▸ Data for analysis:

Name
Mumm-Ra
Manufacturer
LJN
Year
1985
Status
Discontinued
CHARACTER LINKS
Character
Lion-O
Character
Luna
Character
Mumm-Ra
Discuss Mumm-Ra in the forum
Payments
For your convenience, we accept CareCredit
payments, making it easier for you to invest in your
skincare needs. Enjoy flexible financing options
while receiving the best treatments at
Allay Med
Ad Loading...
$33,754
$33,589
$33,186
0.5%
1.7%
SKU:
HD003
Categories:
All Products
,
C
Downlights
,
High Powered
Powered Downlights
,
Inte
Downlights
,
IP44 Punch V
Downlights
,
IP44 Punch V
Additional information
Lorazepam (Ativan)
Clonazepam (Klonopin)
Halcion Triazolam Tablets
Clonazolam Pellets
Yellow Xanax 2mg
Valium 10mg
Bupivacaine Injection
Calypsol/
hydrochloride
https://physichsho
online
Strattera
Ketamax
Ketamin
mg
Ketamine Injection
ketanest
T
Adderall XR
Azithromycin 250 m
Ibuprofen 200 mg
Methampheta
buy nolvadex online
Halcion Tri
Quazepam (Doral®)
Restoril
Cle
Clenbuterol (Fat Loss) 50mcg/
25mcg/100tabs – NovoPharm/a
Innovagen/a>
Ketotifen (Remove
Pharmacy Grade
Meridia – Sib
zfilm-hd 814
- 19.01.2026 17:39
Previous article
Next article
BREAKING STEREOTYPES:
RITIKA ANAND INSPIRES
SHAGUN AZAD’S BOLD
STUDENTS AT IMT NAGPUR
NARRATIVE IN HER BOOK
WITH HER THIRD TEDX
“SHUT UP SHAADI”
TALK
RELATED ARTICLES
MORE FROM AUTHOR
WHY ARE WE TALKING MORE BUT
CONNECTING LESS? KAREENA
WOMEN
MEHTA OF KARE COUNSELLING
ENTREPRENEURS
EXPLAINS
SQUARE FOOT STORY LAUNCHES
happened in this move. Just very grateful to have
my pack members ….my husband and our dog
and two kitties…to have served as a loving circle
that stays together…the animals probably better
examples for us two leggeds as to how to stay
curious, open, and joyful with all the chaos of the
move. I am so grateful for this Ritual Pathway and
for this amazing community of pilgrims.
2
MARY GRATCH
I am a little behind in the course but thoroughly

▸ Exercise: Reproduce each line above that contains "Injection".

▸ Result of this exercise:
Bupivacaine Injection
Ketamine Injection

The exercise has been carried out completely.